India adalah sumber utama modal investasi asing langsung greenfield ke UEA tahun lalu, sementara Inggris memimpin dalam hal peluncuran proyek, menurut laporan Emirates NBD.
Dubai, penerima proyek FDI greenfield terbesar kedua secara global, menarik 1.202 proyek (81 persen dari total) dengan arus masuk modal sebesar $8,45 miliar. Laporan tersebut tidak menyebutkan negara atau kota mana yang menduduki peringkat pertama dalam peringkat proyek.
Investasi greenfield adalah ketika sebuah perusahaan meluncurkan bisnis di luar negeri tanpa mengandalkan infrastruktur yang sudah ada.
Ras Al Khaimah muncul sebagai penerima terbesar berdasarkan modal, menarik $10,6 miliar di 17 proyek, menempatkannya di peringkat keenam secara global dalam arus masuk modal FDI, kata laporan tersebut.
Abu Dhabi mengamankan 180 proyek senilai $5,2 miliar, sementara Sharjah menarik 46 proyek senilai $1,8 miliar.

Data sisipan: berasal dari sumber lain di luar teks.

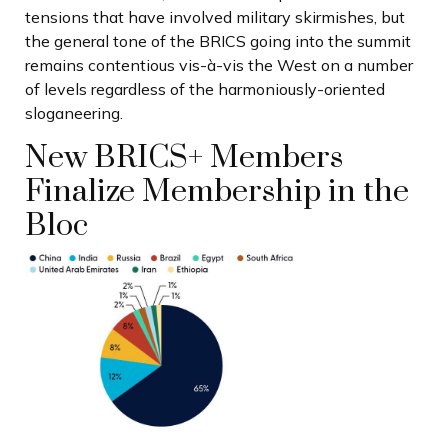
tensions that have involved military skirmishes, but
the general tone of the BRICS going into the summit
remains contentious vis-à-vis the West on a number
of levels regardless of the harmoniously-oriented
sloganeering.
New BRICS+ Members
Finalize Membership in the
Bloc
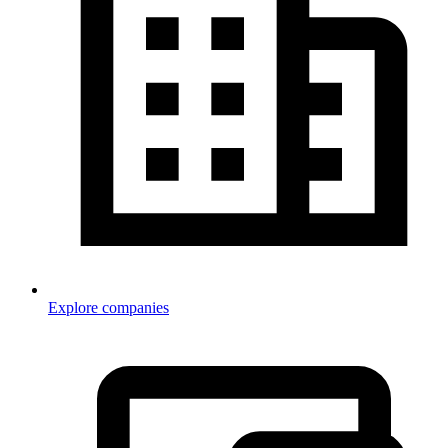
Explore companies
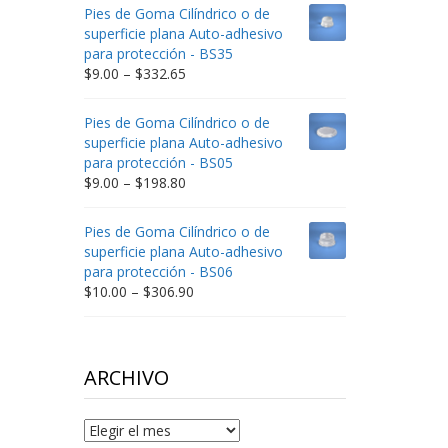
$9.00
Pies de Goma Cilíndrico o de
through
superficie plana Auto-adhesivo
$212.34
para protección - BS35
Price
$
9.00
–
$
332.65
range:
$9.00
Pies de Goma Cilíndrico o de
through
superficie plana Auto-adhesivo
$332.65
para protección - BS05
Price
$
9.00
–
$
198.80
range:
$9.00
Pies de Goma Cilíndrico o de
through
superficie plana Auto-adhesivo
$198.80
para protección - BS06
Price
$
10.00
–
$
306.90
range:
$10.00
through
$306.90
ARCHIVO
Archivo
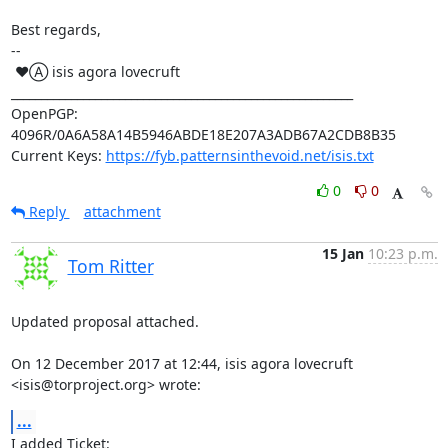
Best regards,

-- 

 ♥Ⓐ isis agora lovecruft

_________________________________________________________

OpenPGP: 
4096R/0A6A58A14B5946ABDE18E207A3ADB67A2CDB8B35

Current Keys: 
https://fyb.patternsinthevoid.net/isis.txt
0
0
Reply
attachment
15 Jan
10:23 p.m.
Tom Ritter
Updated proposal attached.

On 12 December 2017 at 12:44, isis agora lovecruft 
<isis@torproject.org> wrote:
...
I added Ticket: 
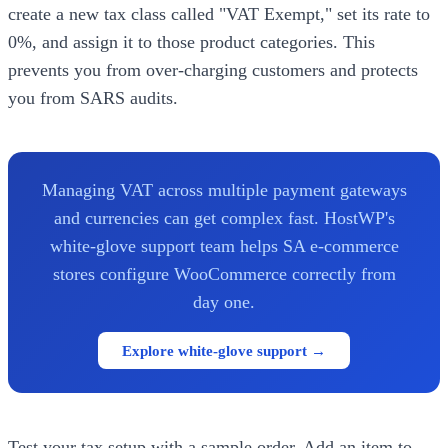
create a new tax class called "VAT Exempt," set its rate to
0%, and assign it to those product categories. This
prevents you from over-charging customers and protects
you from SARS audits.
Managing VAT across multiple payment gateways
and currencies can get complex fast. HostWP's
white-glove support team helps SA e-commerce
stores configure WooCommerce correctly from
day one.
Explore white-glove support →
Test your tax setup with a sample order. Add an item to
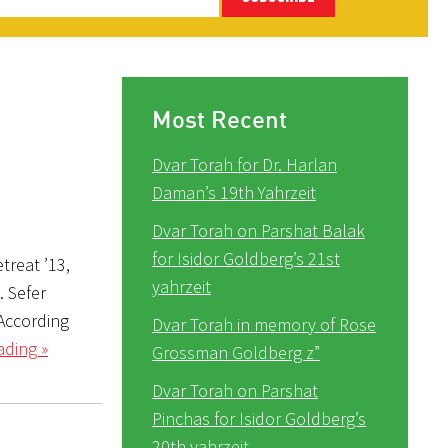
Most Recent
Dvar Torah for Dr. Harlan
Daman’s 19th Yahrzeit
Dvar Torah on Parshat Balak
for Isidor Goldberg’s 21st
treat ’13,
yahrzeit
). Sefer
 According
Dvar Torah in memory of Rose
ading »
Grossman Goldberg z”
Dvar Torah on Parshat
Pinchas for Isidor Goldberg’s
20th yahrzeit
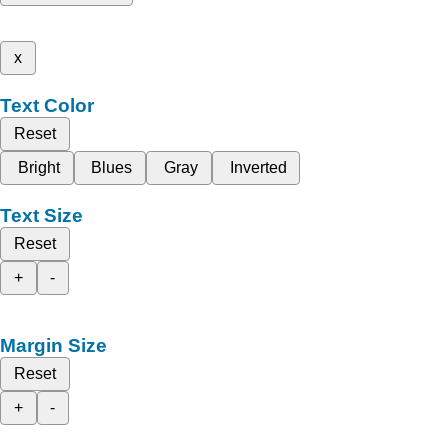
x
Text Color
Reset
Bright
Blues
Gray
Inverted
Text Size
Reset
+
-
Margin Size
Reset
+
-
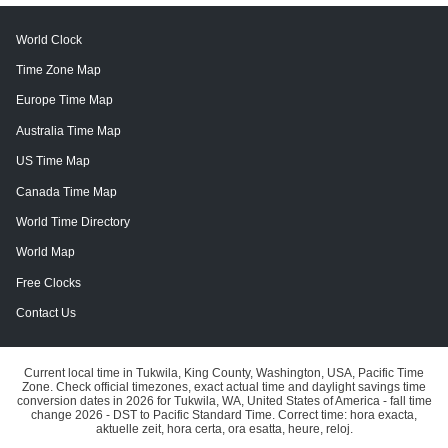
World Clock
Time Zone Map
Europe Time Map
Australia Time Map
US Time Map
Canada Time Map
World Time Directory
World Map
Free Clocks
Contact Us
Current local time in Tukwila, King County, Washington, USA, Pacific Time
Zone. Check official timezones, exact actual time and daylight savings time
conversion dates in 2026 for Tukwila, WA, United States of America - fall time
change 2026 - DST to Pacific Standard Time. Correct time: hora exacta,
aktuelle zeit, hora certa, ora esatta, heure, reloj.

Secara keseluruhan, FDI greenfield naik 79 persen menjadi $33,2 miliar tahun lalu, dari $18,7 miliar pada 2024. UEA menempati peringkat ke-10 secara global dalam arus masuk modal FDI. Nama negara lain dalam daftar 10 besar tidak diungkapkan.
Modal FDI dari India mencapai $12,6 miliar di 275 proyek, didorong terutama oleh pusat manufaktur pintar senilai $10 miliar untuk produsen kendaraan listrik Erisha E Mobility di Ras Al Khaimah.

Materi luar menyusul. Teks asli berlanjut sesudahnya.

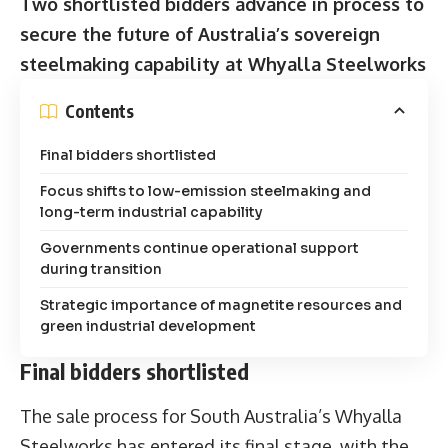
Two shortlisted bidders advance in process to
secure the future of Australia’s sovereign
steelmaking capability at Whyalla Steelworks
Contents
Final bidders shortlisted
Focus shifts to low-emission steelmaking and
long-term industrial capability
Governments continue operational support
during transition
Strategic importance of magnetite resources and
green industrial development
Final bidders shortlisted
The sale process for South Australia’s Whyalla
Steelworks has entered its final stage, with the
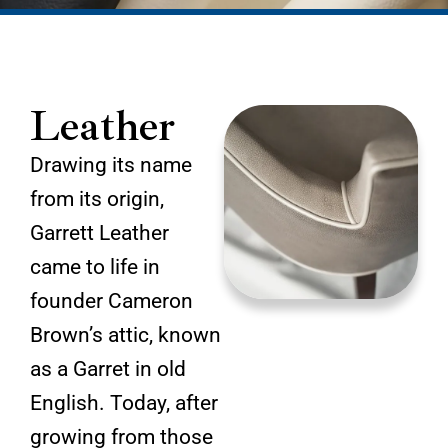
Leather
Drawing its name
from its origin,
Garrett Leather
came to life in
founder Cameron
Brown’s attic, known
as a Garret in old
English. Today, after
growing from those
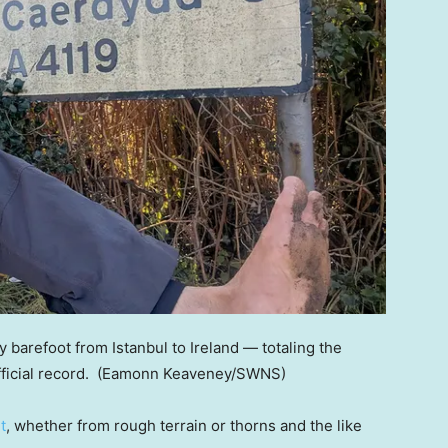
barefoot from Istanbul to Ireland — totaling the
ficial record.
(Eamonn Keaveney/SWNS)
t
, whether from rough terrain or thorns and the like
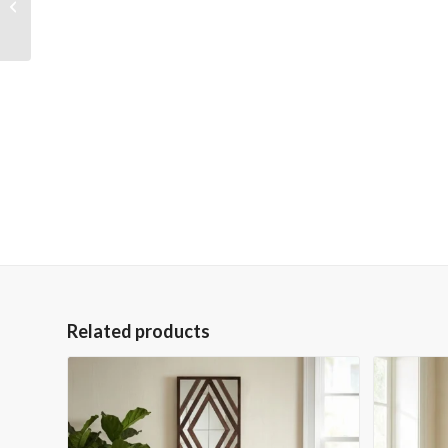
through the River
Giclee
Related products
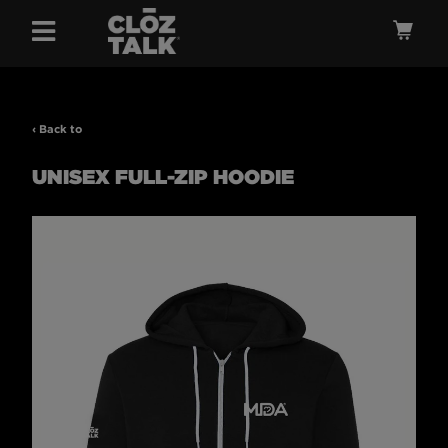
Menu
Ca
‹ Back to
UNISEX FULL-ZIP HOODIE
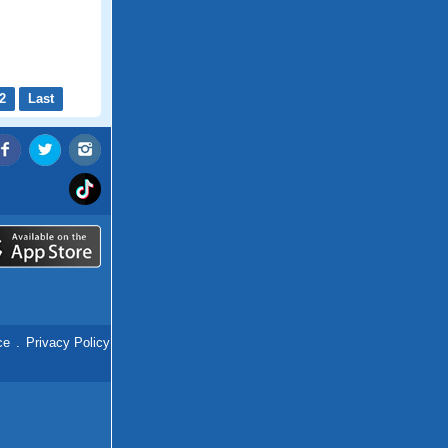
2
Last
ce
.
Privacy Policy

AS menempati peringkat kedua dalam investasi modal dengan $10,3 miliar di 219 proyek, ditopang oleh ekspansi pusat data Microsoft senilai $5,5 miliar dan kampus Stargate AI di Abu Dhabi.
Inggris berinvestasi dalam 291 proyek, tetapi investasi modal sebesar $1,2 miliar, berfokus pada layanan dan teknologi berskala kecil.
Kontribusi FDI dari China mencapai $1,3 miliar, Prancis $1,2 miliar, dan Kuwait $963 juta.
Selama periode 2021–2025, UEA menarik FDI greenfield kumulatif sebesar $98,4 miliar di 5.603 proyek, mewakili tingkat pertumbuhan tahunan gabungan sebesar 32 persen, kata Emirates NBD.